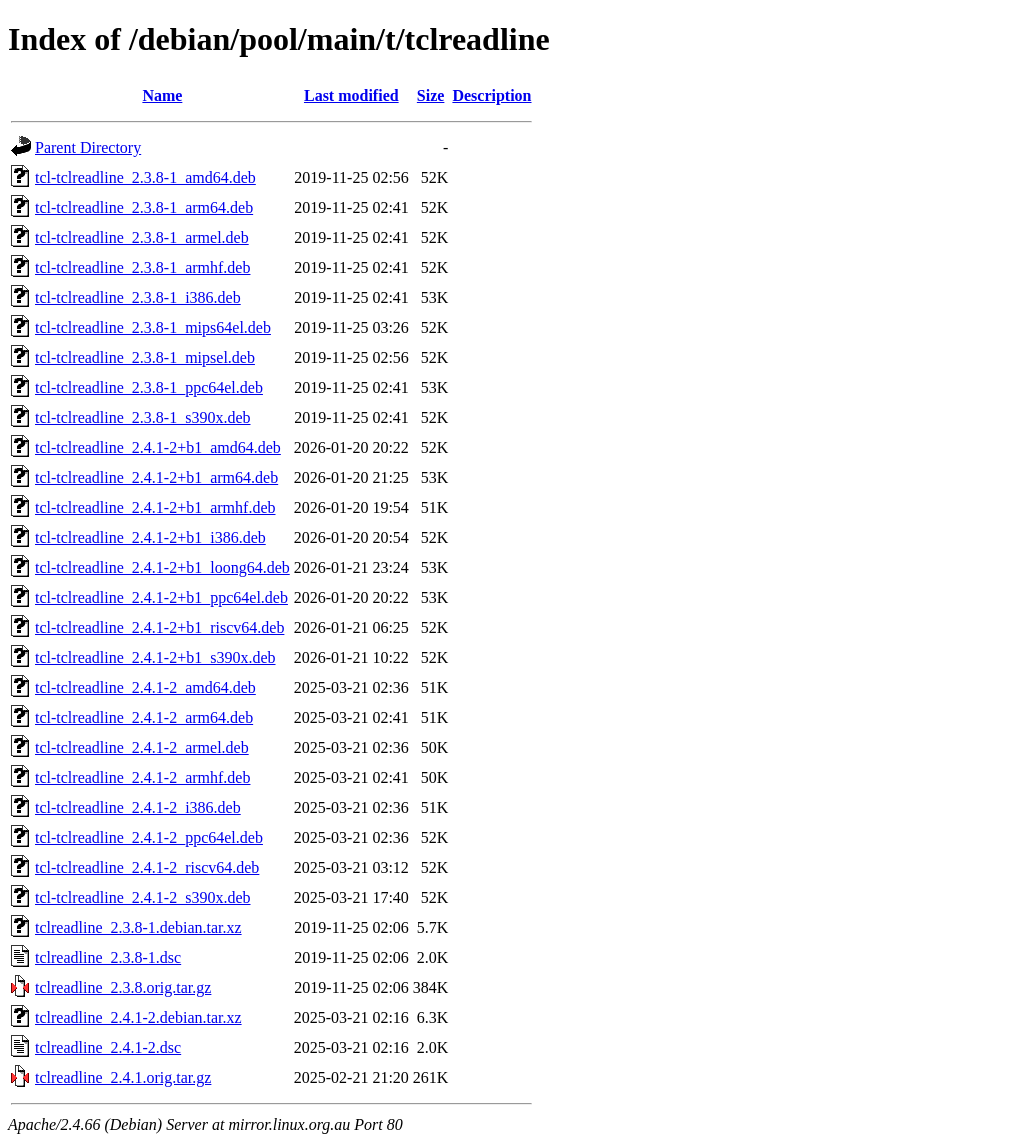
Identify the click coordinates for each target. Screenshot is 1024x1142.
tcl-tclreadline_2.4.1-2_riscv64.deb (147, 867)
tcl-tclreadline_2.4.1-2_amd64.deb (145, 687)
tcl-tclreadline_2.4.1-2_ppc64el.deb (149, 837)
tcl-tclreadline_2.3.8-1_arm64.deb (144, 207)
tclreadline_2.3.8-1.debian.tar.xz (138, 927)
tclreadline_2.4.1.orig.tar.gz (123, 1077)
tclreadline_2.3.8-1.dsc (108, 957)
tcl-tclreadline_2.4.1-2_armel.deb (142, 747)
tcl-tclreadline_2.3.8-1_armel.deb (142, 237)
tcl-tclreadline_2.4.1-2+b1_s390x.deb (155, 657)
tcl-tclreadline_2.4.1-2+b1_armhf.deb (155, 507)
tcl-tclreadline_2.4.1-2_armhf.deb (142, 777)
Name (162, 95)
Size (431, 95)
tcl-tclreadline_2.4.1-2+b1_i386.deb (150, 537)
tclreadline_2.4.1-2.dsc (108, 1047)
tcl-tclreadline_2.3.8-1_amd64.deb (145, 177)
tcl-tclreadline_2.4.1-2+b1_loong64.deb (162, 567)
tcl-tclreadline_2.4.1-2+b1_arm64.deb (156, 477)
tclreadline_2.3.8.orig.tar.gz (123, 987)
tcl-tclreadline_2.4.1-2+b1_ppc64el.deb (161, 597)
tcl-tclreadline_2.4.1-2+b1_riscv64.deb (159, 627)
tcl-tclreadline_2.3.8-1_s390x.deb (143, 417)
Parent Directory (88, 147)
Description (491, 95)
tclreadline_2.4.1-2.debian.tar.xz (138, 1017)
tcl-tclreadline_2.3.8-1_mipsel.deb (145, 357)
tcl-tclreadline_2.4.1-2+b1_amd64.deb (158, 447)
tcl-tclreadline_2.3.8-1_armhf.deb (142, 267)
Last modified (351, 95)
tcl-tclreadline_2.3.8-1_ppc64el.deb (149, 387)
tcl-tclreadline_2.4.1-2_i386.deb (138, 807)
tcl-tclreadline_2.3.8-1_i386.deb (138, 297)
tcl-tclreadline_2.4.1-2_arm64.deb (144, 717)
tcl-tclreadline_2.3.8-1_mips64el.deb (153, 327)
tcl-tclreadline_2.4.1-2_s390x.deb (143, 897)
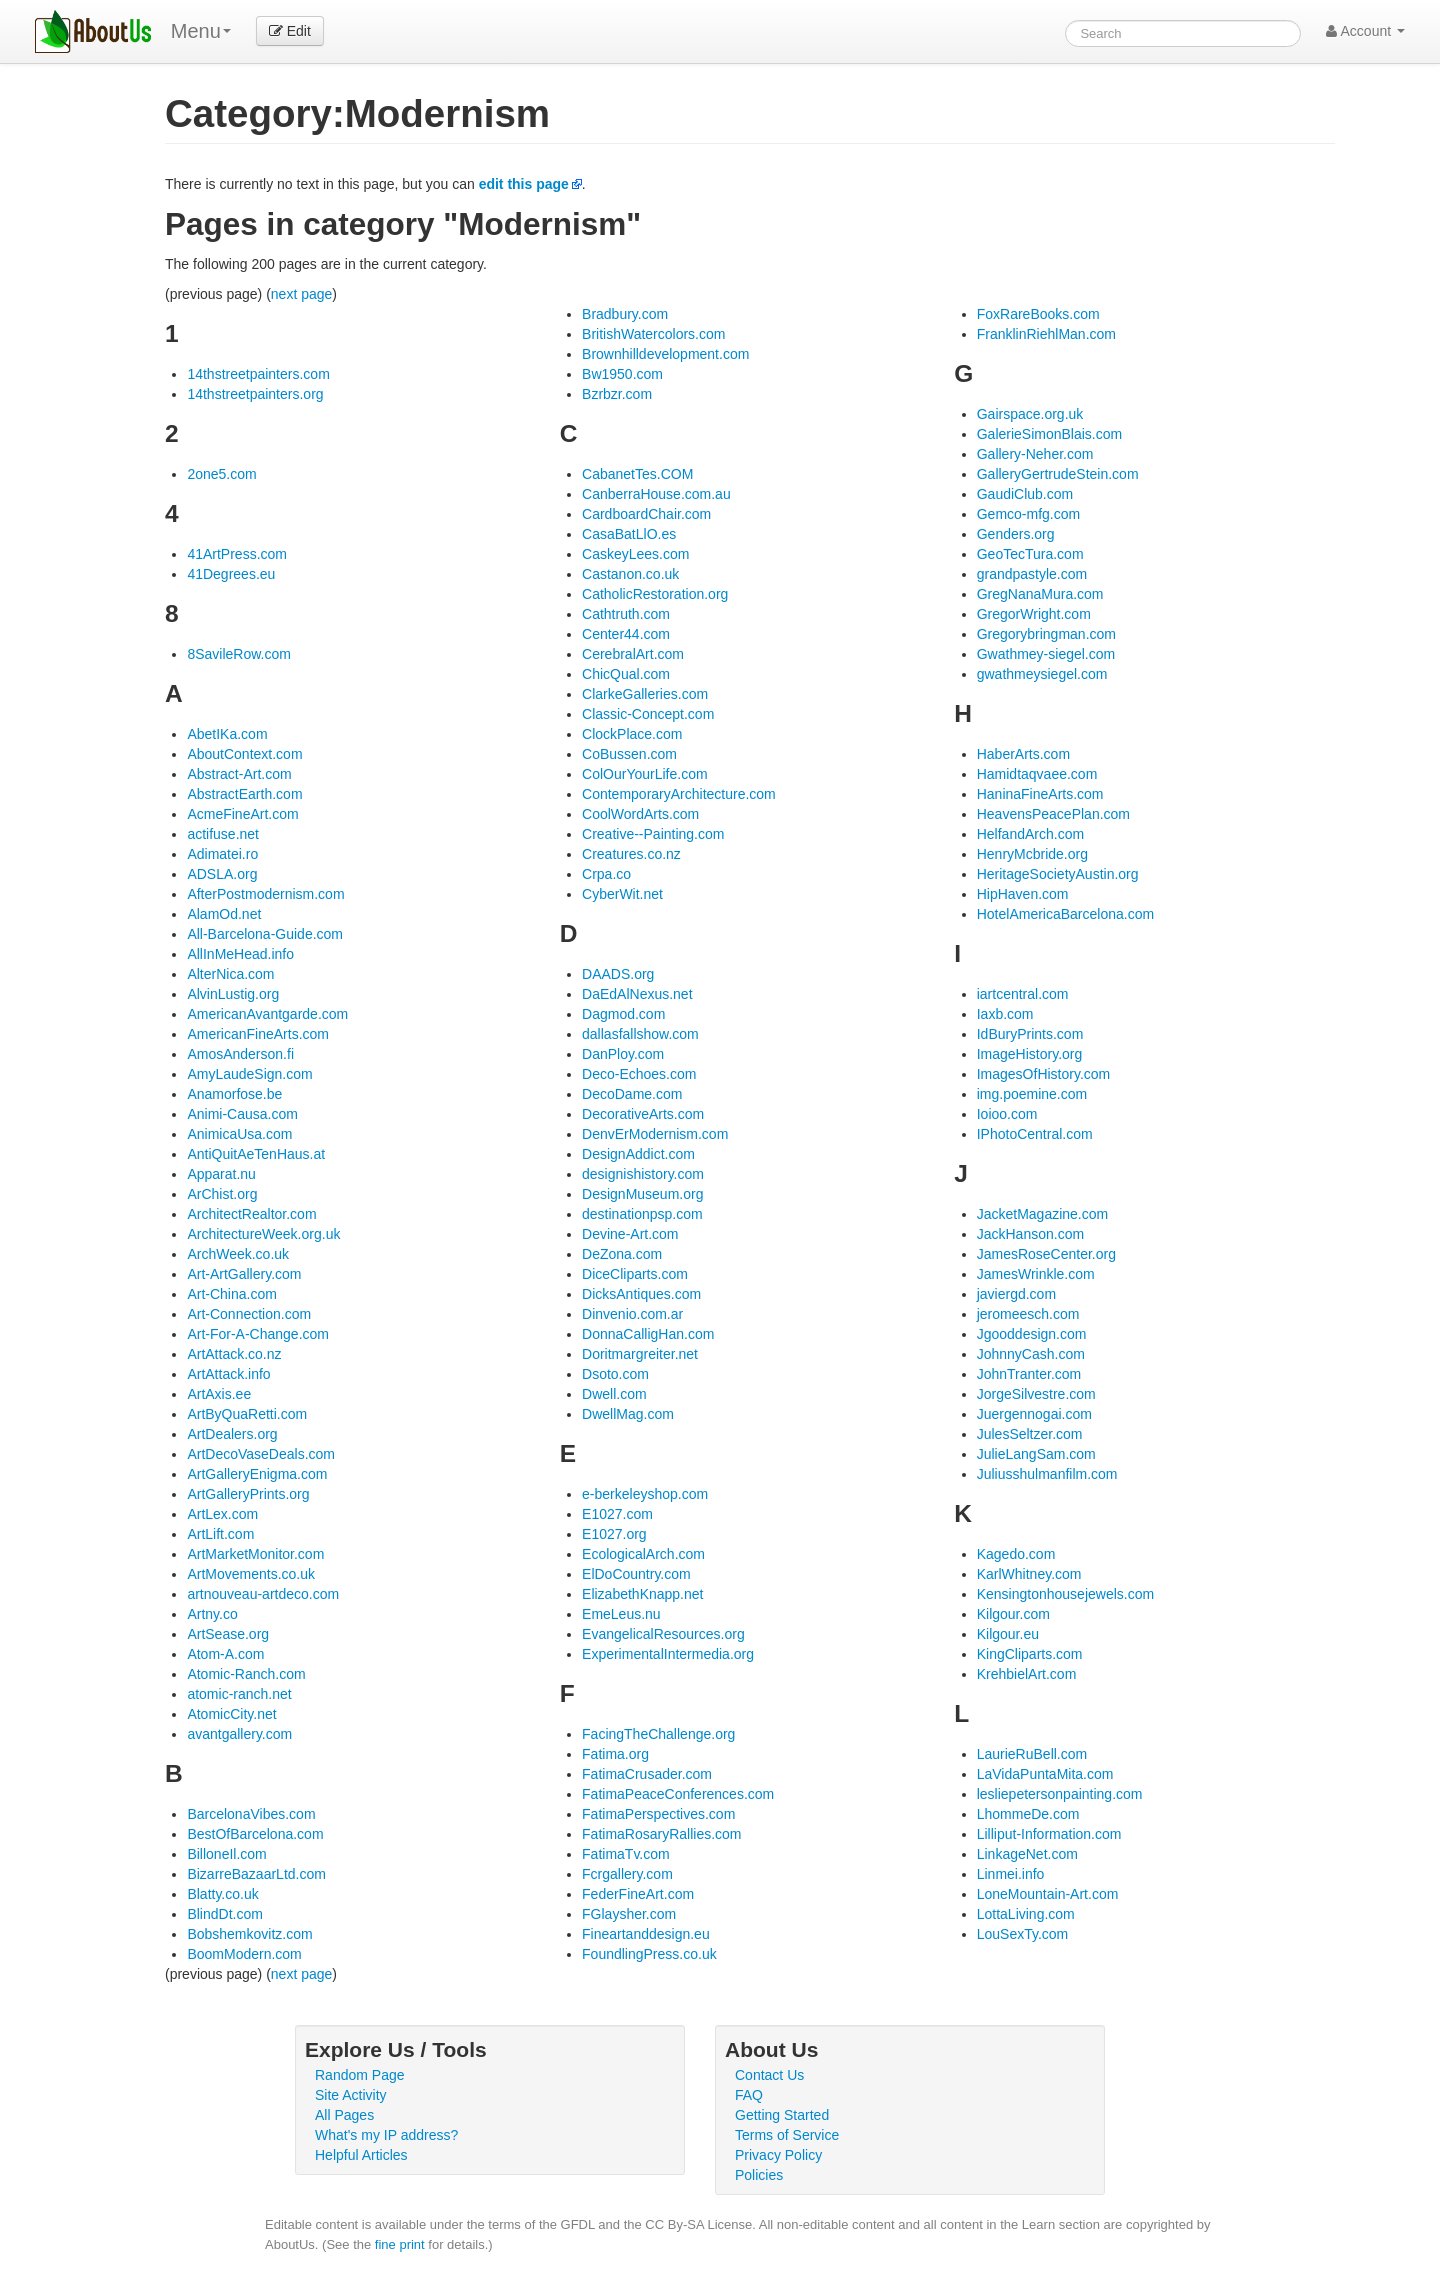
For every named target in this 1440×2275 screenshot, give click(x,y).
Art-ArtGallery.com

* [Activity]: Scan the records above. Return every line with "debian" in it.

* [Task output]:
tclreadline_2.3.8-1.debian.tar.xz (138, 927)
tclreadline_2.4.1-2.debian.tar.xz (138, 1017)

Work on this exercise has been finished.